Task instructions: Return each line below holding the string "REGISTRATION".

Exercise inputs:
============

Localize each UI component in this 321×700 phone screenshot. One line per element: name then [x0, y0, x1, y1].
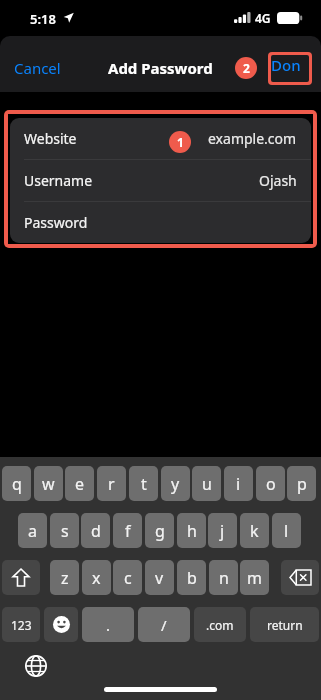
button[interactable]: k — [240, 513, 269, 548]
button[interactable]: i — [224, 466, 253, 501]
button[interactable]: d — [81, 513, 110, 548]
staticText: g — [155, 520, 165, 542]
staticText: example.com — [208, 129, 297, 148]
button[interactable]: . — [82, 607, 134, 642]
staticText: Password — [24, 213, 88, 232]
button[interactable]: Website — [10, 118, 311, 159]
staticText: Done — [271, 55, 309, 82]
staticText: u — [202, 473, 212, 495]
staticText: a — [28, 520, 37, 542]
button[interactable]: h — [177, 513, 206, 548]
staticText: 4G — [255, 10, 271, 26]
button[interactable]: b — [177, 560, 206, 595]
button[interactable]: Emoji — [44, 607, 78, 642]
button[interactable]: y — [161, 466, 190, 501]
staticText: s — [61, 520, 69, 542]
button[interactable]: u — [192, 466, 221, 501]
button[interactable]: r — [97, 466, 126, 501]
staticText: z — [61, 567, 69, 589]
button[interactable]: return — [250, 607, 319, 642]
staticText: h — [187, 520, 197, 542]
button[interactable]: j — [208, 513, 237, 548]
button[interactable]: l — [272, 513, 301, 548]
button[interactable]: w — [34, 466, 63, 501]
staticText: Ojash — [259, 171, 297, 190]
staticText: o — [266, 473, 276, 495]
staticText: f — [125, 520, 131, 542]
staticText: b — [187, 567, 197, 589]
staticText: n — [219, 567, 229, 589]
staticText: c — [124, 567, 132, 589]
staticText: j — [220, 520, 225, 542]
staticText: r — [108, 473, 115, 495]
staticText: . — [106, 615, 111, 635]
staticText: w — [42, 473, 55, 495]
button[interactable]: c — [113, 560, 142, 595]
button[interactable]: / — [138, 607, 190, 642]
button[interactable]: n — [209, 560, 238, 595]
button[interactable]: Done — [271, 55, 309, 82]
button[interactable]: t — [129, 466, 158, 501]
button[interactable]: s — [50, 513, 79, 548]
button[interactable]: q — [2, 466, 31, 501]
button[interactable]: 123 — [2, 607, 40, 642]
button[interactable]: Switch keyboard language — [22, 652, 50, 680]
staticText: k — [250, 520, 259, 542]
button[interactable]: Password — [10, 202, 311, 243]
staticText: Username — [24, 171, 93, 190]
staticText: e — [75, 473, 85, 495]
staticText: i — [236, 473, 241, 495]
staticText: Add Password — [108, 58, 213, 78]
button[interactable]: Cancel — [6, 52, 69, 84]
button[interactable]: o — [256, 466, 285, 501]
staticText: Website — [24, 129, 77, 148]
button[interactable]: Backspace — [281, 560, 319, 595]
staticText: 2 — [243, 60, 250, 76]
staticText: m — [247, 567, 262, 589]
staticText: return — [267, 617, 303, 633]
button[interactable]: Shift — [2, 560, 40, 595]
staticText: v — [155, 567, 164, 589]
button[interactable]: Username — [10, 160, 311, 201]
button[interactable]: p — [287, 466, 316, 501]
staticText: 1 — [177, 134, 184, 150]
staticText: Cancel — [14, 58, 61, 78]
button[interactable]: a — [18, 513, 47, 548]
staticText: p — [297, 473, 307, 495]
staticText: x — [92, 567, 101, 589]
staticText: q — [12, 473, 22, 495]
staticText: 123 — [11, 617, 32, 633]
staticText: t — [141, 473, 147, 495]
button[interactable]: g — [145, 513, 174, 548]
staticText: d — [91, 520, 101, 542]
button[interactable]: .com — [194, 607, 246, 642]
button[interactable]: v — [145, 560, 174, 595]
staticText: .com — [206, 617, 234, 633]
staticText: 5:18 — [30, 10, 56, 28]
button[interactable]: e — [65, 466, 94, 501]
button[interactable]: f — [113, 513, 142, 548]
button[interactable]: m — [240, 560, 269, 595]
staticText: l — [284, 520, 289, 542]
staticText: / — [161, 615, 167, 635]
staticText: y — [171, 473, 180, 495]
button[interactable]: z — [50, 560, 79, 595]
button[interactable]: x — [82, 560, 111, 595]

============

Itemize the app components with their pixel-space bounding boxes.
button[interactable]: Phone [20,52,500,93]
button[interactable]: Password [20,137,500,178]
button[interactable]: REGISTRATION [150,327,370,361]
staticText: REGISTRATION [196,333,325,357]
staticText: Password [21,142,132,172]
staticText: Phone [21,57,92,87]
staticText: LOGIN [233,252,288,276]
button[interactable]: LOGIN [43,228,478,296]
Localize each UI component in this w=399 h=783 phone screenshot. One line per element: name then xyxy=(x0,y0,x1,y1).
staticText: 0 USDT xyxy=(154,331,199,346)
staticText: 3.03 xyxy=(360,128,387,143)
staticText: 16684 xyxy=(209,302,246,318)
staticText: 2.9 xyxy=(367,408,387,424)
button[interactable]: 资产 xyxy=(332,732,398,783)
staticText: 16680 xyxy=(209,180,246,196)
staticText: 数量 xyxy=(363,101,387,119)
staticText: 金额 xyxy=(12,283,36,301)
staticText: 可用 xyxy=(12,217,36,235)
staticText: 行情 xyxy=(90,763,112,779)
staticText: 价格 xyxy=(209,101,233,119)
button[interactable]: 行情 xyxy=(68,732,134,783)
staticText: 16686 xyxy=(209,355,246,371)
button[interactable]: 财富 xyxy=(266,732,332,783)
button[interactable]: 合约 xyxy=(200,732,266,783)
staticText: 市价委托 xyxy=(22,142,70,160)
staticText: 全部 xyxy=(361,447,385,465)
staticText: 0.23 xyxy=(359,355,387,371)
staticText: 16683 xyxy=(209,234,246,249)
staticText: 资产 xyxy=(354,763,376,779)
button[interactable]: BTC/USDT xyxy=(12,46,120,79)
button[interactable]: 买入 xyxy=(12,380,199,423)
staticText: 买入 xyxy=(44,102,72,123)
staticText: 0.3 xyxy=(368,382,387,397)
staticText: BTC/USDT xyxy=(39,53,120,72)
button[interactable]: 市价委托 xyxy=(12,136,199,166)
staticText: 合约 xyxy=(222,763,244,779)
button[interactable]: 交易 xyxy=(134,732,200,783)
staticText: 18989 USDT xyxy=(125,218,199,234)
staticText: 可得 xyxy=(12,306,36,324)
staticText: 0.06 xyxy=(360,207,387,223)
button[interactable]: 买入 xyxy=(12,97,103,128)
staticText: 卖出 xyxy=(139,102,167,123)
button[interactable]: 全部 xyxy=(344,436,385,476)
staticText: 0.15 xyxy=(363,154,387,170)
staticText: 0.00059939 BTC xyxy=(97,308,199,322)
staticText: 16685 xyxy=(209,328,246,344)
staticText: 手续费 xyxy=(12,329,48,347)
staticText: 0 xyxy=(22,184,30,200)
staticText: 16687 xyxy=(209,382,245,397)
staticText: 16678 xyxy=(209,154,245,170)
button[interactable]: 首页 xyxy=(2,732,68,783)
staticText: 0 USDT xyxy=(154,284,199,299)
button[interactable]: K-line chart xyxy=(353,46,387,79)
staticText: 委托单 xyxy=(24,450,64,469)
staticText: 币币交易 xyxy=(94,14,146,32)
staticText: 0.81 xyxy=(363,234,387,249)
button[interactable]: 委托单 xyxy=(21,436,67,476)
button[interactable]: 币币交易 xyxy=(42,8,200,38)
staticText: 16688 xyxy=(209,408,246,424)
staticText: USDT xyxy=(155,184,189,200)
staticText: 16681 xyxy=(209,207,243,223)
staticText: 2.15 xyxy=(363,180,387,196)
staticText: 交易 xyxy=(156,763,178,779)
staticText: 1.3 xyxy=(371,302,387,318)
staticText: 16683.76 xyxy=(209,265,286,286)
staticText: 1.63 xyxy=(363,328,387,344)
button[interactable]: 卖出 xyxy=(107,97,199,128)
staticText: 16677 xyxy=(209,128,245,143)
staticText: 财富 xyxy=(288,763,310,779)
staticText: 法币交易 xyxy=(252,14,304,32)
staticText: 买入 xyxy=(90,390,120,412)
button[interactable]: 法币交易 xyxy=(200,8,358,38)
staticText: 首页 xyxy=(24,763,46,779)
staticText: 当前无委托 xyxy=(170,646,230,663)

============

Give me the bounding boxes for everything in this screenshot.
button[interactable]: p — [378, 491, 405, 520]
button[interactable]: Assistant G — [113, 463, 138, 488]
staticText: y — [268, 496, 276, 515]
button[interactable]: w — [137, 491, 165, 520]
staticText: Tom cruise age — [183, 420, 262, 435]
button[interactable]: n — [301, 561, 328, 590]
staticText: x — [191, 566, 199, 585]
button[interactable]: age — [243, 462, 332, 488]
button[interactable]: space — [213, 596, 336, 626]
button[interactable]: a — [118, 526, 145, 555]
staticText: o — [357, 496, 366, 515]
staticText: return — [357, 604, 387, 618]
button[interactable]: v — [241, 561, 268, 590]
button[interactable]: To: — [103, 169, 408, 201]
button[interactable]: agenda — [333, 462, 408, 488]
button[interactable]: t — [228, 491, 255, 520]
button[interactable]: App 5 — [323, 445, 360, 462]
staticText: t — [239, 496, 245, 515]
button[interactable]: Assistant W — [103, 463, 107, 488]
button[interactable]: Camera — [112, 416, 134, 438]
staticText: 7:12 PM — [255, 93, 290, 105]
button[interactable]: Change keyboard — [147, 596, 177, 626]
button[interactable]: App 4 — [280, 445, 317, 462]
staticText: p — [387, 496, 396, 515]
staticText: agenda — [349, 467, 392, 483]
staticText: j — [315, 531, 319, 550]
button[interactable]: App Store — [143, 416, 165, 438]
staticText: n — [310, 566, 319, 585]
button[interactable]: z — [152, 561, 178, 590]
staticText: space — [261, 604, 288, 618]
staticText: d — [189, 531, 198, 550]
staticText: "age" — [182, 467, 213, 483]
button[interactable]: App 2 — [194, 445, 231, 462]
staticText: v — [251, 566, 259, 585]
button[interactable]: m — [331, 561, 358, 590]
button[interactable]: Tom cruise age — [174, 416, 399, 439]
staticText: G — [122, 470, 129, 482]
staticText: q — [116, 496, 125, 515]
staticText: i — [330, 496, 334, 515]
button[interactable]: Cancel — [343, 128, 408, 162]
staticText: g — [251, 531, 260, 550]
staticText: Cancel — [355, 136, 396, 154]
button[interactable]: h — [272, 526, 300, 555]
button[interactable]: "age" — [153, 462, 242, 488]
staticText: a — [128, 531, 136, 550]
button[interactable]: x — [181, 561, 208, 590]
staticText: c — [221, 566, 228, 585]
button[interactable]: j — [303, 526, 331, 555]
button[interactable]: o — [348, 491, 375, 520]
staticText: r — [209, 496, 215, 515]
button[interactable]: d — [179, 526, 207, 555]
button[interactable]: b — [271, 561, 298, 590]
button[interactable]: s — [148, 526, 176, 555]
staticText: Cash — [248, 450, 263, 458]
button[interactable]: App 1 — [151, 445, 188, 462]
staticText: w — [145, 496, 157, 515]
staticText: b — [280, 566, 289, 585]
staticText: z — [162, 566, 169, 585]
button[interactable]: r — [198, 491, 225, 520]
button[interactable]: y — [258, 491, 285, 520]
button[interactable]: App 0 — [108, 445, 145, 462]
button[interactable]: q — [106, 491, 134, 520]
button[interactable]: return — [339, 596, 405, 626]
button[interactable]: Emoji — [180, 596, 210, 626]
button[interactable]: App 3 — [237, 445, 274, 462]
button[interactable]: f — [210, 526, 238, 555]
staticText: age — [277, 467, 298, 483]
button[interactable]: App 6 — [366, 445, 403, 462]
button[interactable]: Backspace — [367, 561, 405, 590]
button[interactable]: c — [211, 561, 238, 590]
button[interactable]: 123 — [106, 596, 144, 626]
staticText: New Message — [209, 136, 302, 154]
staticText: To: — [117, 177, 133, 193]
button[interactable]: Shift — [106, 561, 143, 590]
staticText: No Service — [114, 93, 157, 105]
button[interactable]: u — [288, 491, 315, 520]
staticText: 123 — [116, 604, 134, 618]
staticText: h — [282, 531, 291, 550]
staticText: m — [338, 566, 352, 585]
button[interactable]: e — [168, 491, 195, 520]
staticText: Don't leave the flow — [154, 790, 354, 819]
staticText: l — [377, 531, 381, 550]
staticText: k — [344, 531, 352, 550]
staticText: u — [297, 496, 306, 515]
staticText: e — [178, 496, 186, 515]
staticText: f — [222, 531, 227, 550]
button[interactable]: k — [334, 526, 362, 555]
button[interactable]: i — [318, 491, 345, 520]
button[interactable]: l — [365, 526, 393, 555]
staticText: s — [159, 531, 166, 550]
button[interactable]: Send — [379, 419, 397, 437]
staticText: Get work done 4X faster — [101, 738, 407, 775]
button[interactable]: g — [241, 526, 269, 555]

============

Written response:
button[interactable]: REGISTRATION [150,327,370,361]
staticText: REGISTRATION [196,333,325,357]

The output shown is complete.